Union Railroad Co. v. NATIONAL RAILROAD ADJUST. BD.

Citation170 F. Supp. 281
Decision Date08 December 1958
Docket NumberNo. 56 C 936.,56 C 936.
PartiesUNION RAILROAD COMPANY v. NATIONAL RAILROAD ADJUSTMENT BOARD, FOURTH DIVISION, et al.
CourtU.S. District Court — Northern District of Illinois

Sidley, Austin, Burgess & Smith, Chicago, Ill., for plaintiff.

William J. Milroy, Chicago, Ill., for certain defendants.

Martin, Craig, Chester & Sonnenschein, Chicago, Ill., for certain defendants.

Edward B. Henslee, Martin K. Henslee and John J. Naughton, Chicago, Ill., for certain defendants.

Goldberg, Devoe, Shadur & Mikva, Chicago, Ill., for certain defendants.

JULIUS J. HOFFMAN, District Judge.

This is an action for injunctive and declaratory relief. It arises under the laws of the United States, and the amount in controversy, exclusive of interest and costs, exceeds $3,000. The action was tried to the court alone upon briefs, oral argument and a stipulation of facts which, in substance, is as follows:

The plaintiff is a Pennsylvania corporation and is a "carrier" within the definition of that term in the Railway Labor Act, 45 U.S.C.A. § 151 et seq. The defendant National Railroad Adjustment Board, Fourth Division (hereinafter "Fourth Division") is an administrative body created by the Railway Labor Act. The Fourth Division consists of six members, three appointed by labor unions and three appointed by carriers. Defendants West, Ryan and Tahney are Labor Members of the Fourth Division, and defendants Hagerman, Carter and Conway are Carrier Members. Defendant Pope is the Executive Secretary of the Fourth Division. Defendants Johnson and Coburn are referees selected by the National Mediation Board to sit in certain cases of the Adjustment Board. Defendant Johnson participated in Fourth Division Award No. 1093 and defendant Coburn participated in Fourth Division Award No. 1223.

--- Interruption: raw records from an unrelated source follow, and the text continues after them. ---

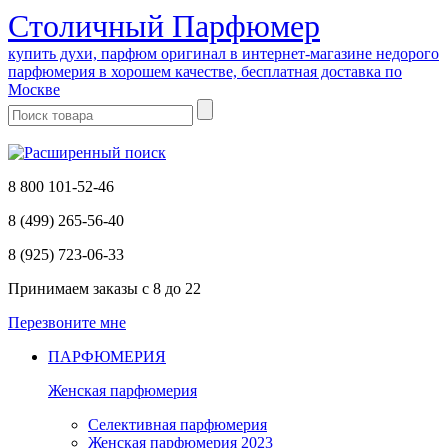
Cтоличный Парфюмер
купить духи, парфюм оригинал в интернет-магазине недорого
парфюмерия в хорошем качестве, бесплатная доставка по
Москве
8 800 101-52-46
8 (499) 265-56-40
8 (925) 723-06-33
Принимаем заказы
с 8 до 22
Перезвоните мне
ПАРФЮМЕРИЯ
Женская парфюмерия
Селективная парфюмерия
Женская парфюмерия 2023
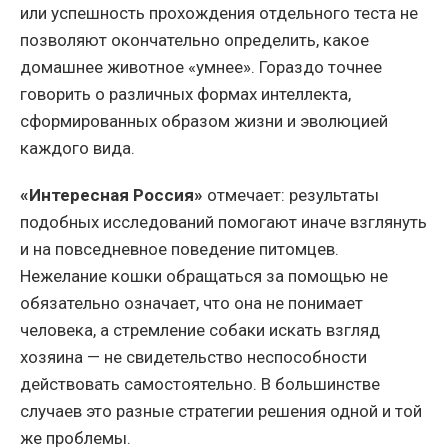
или успешность прохождения отдельного теста не
позволяют окончательно определить, какое
домашнее животное «умнее». Гораздо точнее
говорить о различных формах интеллекта,
сформированных образом жизни и эволюцией
каждого вида.
«Интересная Россия»
отмечает: результаты
подобных исследований помогают иначе взглянуть
и на повседневное поведение питомцев.
Нежелание кошки обращаться за помощью не
обязательно означает, что она не понимает
человека, а стремление собаки искать взгляд
хозяина — не свидетельство неспособности
действовать самостоятельно. В большинстве
случаев это разные стратегии решения одной и той
же проблемы.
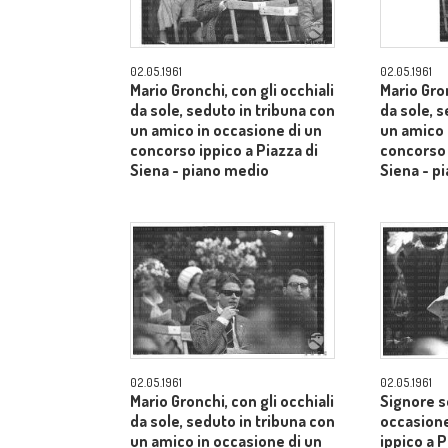
02.05.1961
02.05.1961
Mario Gronchi, con gli occhiali
Mario Gron
da sole, seduto in tribuna con
da sole, 
un amico in occasione di un
un amico 
concorso ippico a Piazza di
concorso 
Siena - piano medio
Siena - p
02.05.1961
02.05.1961
Mario Gronchi, con gli occhiali
Signore s
da sole, seduto in tribuna con
occasione
un amico in occasione di un
ippico a P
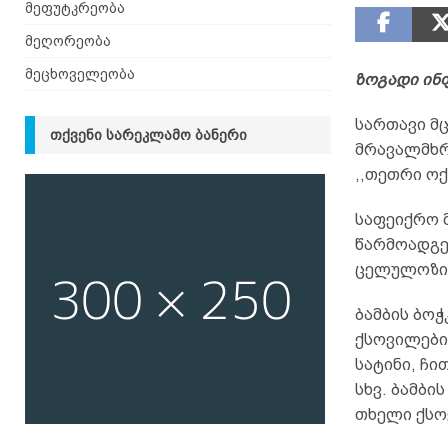
მეფუტკრეობა
მეღორეობა
მეცხოველეობა
ზოგადი ინ
სართავი მ
ᲗᲥᲕᲔᲜᲘ ᲡᲐᲠᲔᲙᲚᲐᲛᲝ ᲑᲐᲜᲔᲠᲘ
მრავალმხრი
,,თეთრი ოქ
საფეიქრო 
წარმოადგენ
ცელულოზის
ბამბის ბოჭ
ქსოვილები:
სატინი, ჩი
სხვ. ბამბი
თხელი ქსო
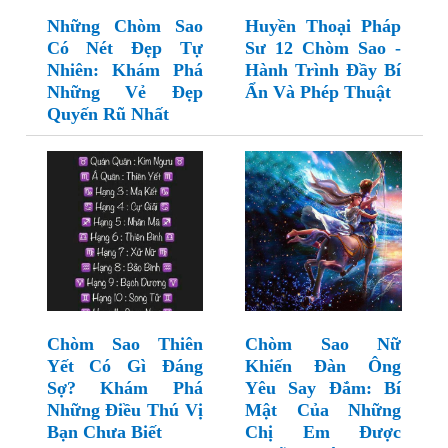
Những Chòm Sao
Huyền Thoại Pháp
Có Nét Đẹp Tự
Sư 12 Chòm Sao -
Nhiên: Khám Phá
Hành Trình Đầy Bí
Những Vẻ Đẹp
Ẩn Và Phép Thuật
Quyến Rũ Nhất
Chòm Sao Thiên
Chòm Sao Nữ
Yết Có Gì Đáng
Khiến Đàn Ông
Sợ? Khám Phá
Yêu Say Đắm: Bí
Những Điều Thú Vị
Mật Của Những
Bạn Chưa Biết
Chị Em Được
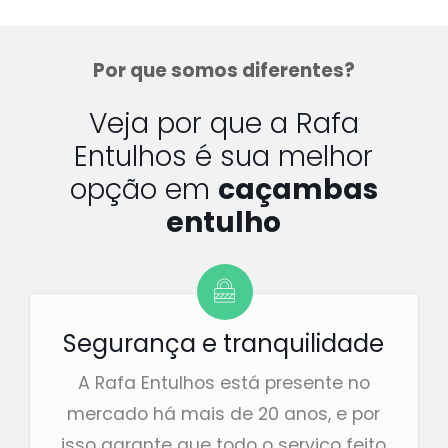
Por que somos diferentes?
Veja por que a Rafa
Entulhos é sua melhor
opção em
caçambas
entulho
Segurança e tranquilidade
A Rafa Entulhos está presente no
mercado há mais de 20 anos, e por
isso garante que todo o serviço feito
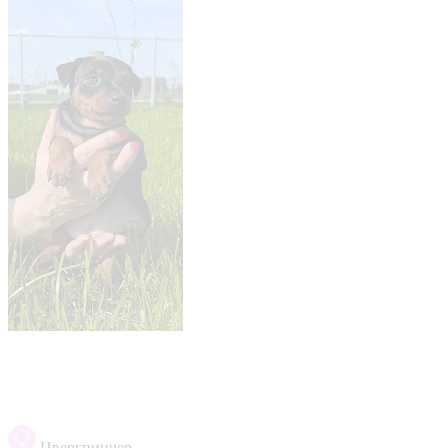
Цвергпинчер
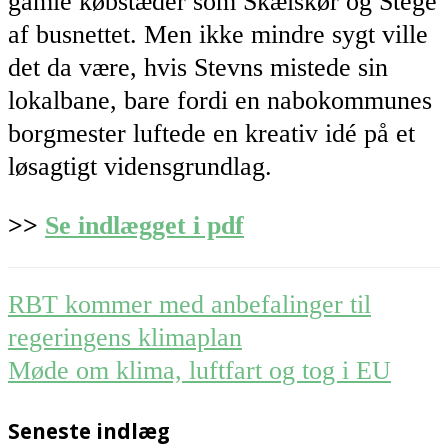
gamle købstæder som Skælskør og Stege
af busnettet. Men ikke mindre sygt ville
det da være, hvis Stevns mistede sin
lokalbane, bare fordi en nabokommunes
borgmester luftede en kreativ idé på et
løsagtigt vidensgrundlag.
>>
Se indlægget i pdf
Post
RBT kommer med anbefalinger til
navigation
regeringens klimaplan
Møde om klima, luftfart og tog i EU
Seneste indlæg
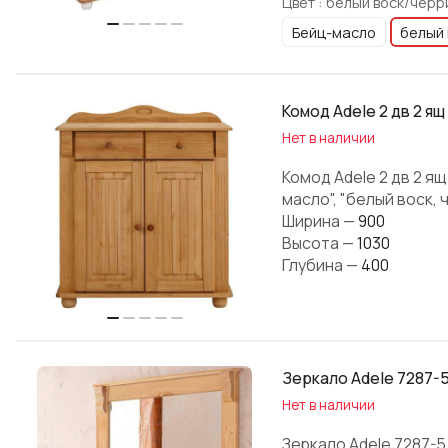
Цвет :
белый воск/черр
Бейц-масло
белый 
Комод Adele 2 дв 2 ящ
Нет в наличии
Комод Adele 2 дв 2 я
масло", "белый воск, 
Ширина
—
900
Высота
—
1030
Глубина
—
400
Зеркало Adele 7287-
Нет в наличии
Зеркало Adele 7287-5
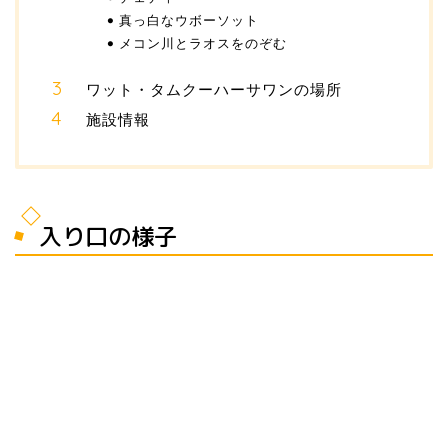
真っ白なウボーソット
メコン川とラオスをのぞむ
ワット・タムクーハーサワンの場所
施設情報
入り口の様子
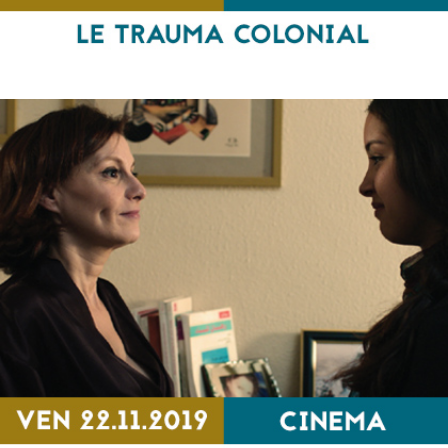
Le trauma colonial
RENCONTRE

Defendant United Steel Workers of America (hereinafter "Steelworkers") is a labor organization within the meaning of the Railway Labor Act. Steelworkers is the collective bargaining representative for certain persons employed by plaintiff, which persons constitute a class too numerous to be brought before the court. Similarly, the total membership of Steelworkers constitutes a class too numerous to be brought before the court. Defendants Doherty, Germano and Mills are members, officers, and agents of Steelworkers, and fairly and adequately represent both classes.

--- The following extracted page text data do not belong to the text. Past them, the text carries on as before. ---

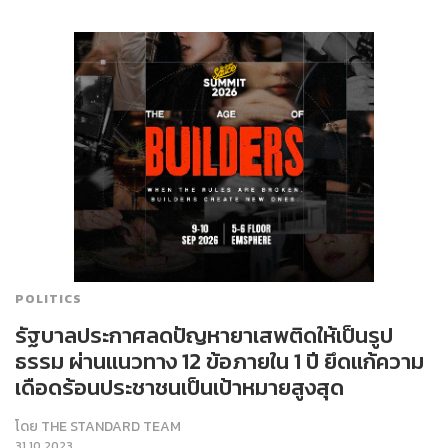
POLITICS
รัฐบาลประกาศลดปัญหายาเสพติดให้เป็นรูป
ธรรม ผ่านแนวทาง 12 ข้อภายใน 1 ปี ยึดแก้ความ
เดือดร้อนประชาชนเป็นเป้าหมายสูงสุด
โดย
THE STANDARD TEAM
31.10.2023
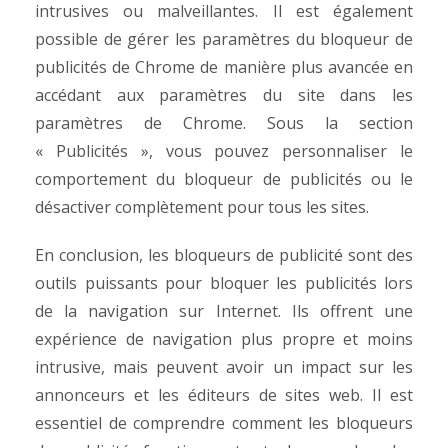
intrusives ou malveillantes.
Il est également
possible de gérer les paramètres du bloqueur de
publicités de Chrome de manière plus avancée en
accédant aux paramètres du site dans les
paramètres de Chrome. Sous la section
« Publicités », vous pouvez personnaliser le
comportement du bloqueur de publicités ou le
désactiver complètement pour tous les sites.
En conclusion, les bloqueurs de publicité sont des
outils puissants pour bloquer les publicités lors
de la navigation sur Internet. Ils offrent une
expérience de navigation plus propre et moins
intrusive, mais peuvent avoir un impact sur les
annonceurs et les éditeurs de sites web. Il est
essentiel de comprendre comment les bloqueurs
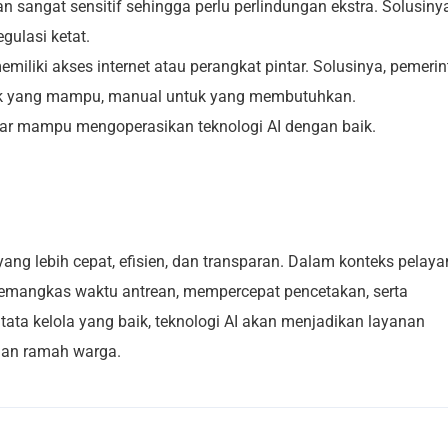
sangat sensitif sehingga perlu perlindungan ekstra. Solusinya
gulasi ketat.
iliki akses internet atau perangkat pintar. Solusinya, pemeri
ntuk yang mampu, manual untuk yang membutuhkan.
gar mampu mengoperasikan teknologi AI dengan baik.
ang lebih cepat, efisien, dan transparan. Dalam konteks pelay
mangkas waktu antrean, mempercepat pencetakan, serta
ta kelola yang baik, teknologi AI akan menjadikan layanan
dan ramah warga.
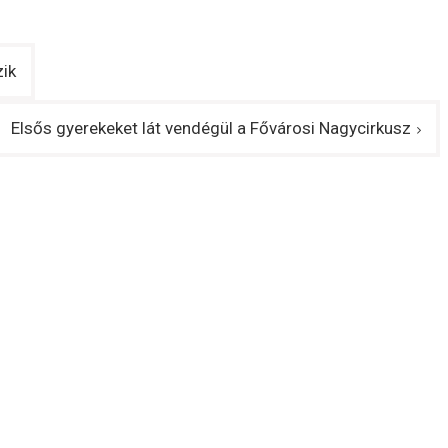
ik
Elsős gyerekeket lát vendégül a Fővárosi Nagycirkusz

Defendant Brotherhood of Railroad Trainmen (hereinafter "Trainmen") is also a labor organization within the meaning of the Railway Labor Act. Trainmen is the collective bargaining representative for certain persons employed by plaintiff, which persons constitute a class too numerous to be brought before the court. The total membership of Trainmen also constitutes a class too numerous to be brought before the court. Defendants Fern and Vander Hei are members, officers and agents of Trainmen, and fairly and adequately represent both of these classes.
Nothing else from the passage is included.